**Document layout detection data**
****************************************
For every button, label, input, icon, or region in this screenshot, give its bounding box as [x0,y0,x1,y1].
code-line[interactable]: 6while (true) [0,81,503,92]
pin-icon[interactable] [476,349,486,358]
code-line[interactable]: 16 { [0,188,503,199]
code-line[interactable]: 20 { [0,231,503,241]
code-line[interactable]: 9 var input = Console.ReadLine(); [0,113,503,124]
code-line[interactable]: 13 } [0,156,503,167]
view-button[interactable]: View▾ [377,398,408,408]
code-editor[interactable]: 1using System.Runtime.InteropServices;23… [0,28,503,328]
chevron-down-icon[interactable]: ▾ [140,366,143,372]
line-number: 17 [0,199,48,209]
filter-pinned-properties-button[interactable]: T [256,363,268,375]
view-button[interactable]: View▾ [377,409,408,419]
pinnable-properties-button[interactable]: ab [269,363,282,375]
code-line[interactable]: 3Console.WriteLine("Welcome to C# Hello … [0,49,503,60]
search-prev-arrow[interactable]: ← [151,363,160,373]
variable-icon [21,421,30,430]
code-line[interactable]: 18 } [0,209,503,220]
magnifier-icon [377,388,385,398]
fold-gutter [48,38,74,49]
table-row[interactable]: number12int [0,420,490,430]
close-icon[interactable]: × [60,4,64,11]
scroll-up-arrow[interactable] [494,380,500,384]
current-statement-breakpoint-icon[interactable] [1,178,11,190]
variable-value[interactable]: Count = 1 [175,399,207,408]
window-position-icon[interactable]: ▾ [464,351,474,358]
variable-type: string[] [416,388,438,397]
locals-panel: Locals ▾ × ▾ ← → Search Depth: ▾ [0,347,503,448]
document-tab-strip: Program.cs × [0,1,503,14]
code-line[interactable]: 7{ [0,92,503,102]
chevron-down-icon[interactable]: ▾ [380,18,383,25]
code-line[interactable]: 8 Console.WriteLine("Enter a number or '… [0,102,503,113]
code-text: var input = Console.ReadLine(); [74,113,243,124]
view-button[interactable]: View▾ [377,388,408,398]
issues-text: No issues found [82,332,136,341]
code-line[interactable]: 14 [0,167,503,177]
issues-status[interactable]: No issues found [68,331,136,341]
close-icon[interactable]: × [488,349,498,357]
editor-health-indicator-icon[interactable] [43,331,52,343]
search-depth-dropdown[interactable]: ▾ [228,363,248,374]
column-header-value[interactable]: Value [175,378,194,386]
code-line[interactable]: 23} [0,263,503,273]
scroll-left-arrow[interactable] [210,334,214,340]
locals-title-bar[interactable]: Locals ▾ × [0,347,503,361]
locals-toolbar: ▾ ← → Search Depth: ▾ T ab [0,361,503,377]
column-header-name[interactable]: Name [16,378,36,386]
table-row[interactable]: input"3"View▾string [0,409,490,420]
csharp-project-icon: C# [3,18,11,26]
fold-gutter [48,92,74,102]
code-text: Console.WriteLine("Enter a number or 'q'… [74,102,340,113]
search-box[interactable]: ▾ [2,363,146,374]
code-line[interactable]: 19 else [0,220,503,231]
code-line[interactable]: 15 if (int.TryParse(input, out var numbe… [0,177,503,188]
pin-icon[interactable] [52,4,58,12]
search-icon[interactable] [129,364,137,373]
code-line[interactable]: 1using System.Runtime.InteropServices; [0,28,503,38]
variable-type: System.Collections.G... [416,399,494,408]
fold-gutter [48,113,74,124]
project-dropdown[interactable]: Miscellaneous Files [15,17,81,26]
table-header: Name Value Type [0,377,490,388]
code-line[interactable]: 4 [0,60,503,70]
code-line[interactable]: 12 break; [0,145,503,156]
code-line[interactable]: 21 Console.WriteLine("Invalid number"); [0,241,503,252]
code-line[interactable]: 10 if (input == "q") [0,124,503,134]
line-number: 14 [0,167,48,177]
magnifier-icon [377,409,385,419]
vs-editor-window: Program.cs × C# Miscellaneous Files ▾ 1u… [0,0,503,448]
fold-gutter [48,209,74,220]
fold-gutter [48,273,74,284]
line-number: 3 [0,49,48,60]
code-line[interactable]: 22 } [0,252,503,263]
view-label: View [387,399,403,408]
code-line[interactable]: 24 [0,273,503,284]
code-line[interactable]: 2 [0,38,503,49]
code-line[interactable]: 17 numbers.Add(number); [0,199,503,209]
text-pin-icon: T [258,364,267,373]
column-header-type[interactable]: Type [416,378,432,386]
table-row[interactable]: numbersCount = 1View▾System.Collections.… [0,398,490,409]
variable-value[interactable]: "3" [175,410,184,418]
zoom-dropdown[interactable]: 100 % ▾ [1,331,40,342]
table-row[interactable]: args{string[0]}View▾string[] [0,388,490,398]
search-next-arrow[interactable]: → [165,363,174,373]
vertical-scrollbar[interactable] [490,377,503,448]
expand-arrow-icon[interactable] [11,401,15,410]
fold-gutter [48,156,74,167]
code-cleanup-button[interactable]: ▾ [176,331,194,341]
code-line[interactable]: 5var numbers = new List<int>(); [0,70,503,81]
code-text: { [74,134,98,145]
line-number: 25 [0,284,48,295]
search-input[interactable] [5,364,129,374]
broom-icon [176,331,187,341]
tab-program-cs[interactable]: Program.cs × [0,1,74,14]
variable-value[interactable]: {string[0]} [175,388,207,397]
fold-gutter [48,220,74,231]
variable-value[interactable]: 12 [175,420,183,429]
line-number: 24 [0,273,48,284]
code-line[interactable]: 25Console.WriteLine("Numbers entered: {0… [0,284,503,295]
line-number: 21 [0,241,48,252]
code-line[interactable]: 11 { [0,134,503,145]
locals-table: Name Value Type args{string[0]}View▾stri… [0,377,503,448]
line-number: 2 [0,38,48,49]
****************************************
**What to produce**
Filter the entries down to the lines containing "editor". Copy each of those lines.

**Written answer**
code-editor[interactable]: 1using System.Runtime.InteropServices;23… [0,28,503,328]
editor-health-indicator-icon[interactable] [43,331,52,343]
vs-editor-window: Program.cs × C# Miscellaneous Files ▾ 1u… [0,0,503,448]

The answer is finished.